Most Performance Improvement Plans (PIPs) don’t start with malice, but they often end in silence. It doesn't have to be that way.




You won’t always be told when someone is on a PIP. But if you’ve been around long enough, you start to see the signs:

They get asssigned meaningless work. They stop talking in meetings. They start over-explaining like they’re on trial.

They now avoid asking for help.

You know the look: Eyes down. Shoulders tight. Pace picked up, but confidence falling apart. They’re not just debugging code anymore. They’re debugging their worth.




Here’s the hard truth:

Most people don’t fail the PIP because they can’t improve. They fail because no one steadies the rope.

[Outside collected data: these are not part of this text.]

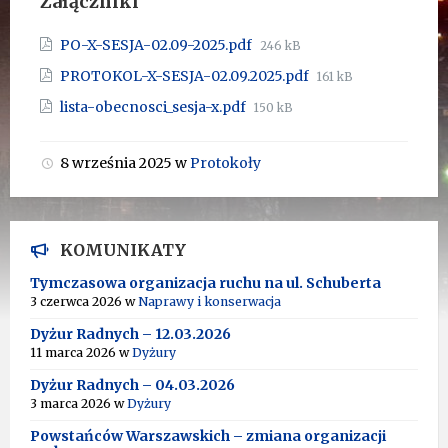
Załączniki
Rozmiar
PO-X-SESJA-02.09-2025.pdf
246 kB
pliku:
Rozmiar
PROTOKOL-X-SESJA-02.09.2025.pdf
161 kB
pliku:
Rozmiar
lista-obecnosci_sesja-x.pdf
150 kB
pliku:
8 września 2025
w
Protokoły
KOMUNIKATY
Tymczasowa organizacja ruchu na ul. Schuberta
3 czerwca 2026
w
Naprawy i konserwacja
Dyżur Radnych – 12.03.2026
11 marca 2026
w
Dyżury
Dyżur Radnych – 04.03.2026
3 marca 2026
w
Dyżury
Powstańców Warszawskich – zmiana organizacji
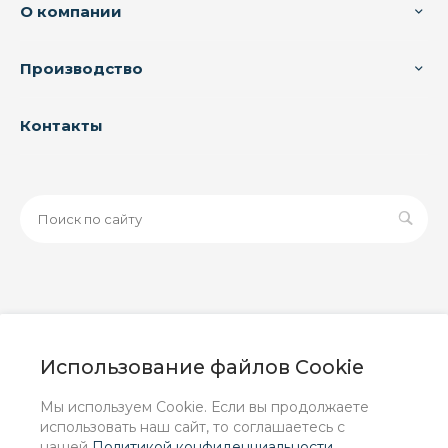
О компании
Производство
Контакты
© 2026 ООО «ЗАВОД РУСПАЙП», Все права защищены
| Данный интернет-сайт носит исключительно
Использование файлов Cookie
информационный характер и ни при каких условиях не
является публичной офертой, определяемой
Мы используем Cookie. Если вы продолжаете
положениями Статьи 437 (2) ГК РФ.
использовать наш сайт, то соглашаетесь с
нашей
Политикой конфиденциальности
.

Your Role as a Senior Engineer

You’re not their manager or their savior. But you are someone with context and experience they may not know how to ask for. You can’t fix the PIP, but you can do this:

  1. Make the invisible visible. Invite them to pair on real work and not pity tasks. “Hey, I think you’d be great to tackle this with me. Want to team up?”
  2. Normalize the gap. Say what no one else is saying: “I struggled with this exact thing early on. Let me show you how I handled it.”
  3. Quietly unblock. When they spin their wheels, offer context. “We usually skip that step here. Let me save you a few hours.”
  4. Speak belief, not performance. “I’ve seen you grow a lot. I really appreciated that last code review.” One sentence like that can echo for months.
  5. Hold your line without withdrawing. Don’t coddle, but don’t vanish. Steady the rope, but don’t cut it.
  6. Recognize their contributions and strengths.

Often, some of their best work and skills are not getting noticed.




If they make it through, they’ll remember you for not flinching when things got hard. And if they don’t get out of the PIP, at least someone in that org reminded them they were still human.

You’re not responsible for the system, but you are responsible for how you show up inside it.

That’s Workplace Jiujitsu. Holding the line in quiet ways that change people, not just metrics.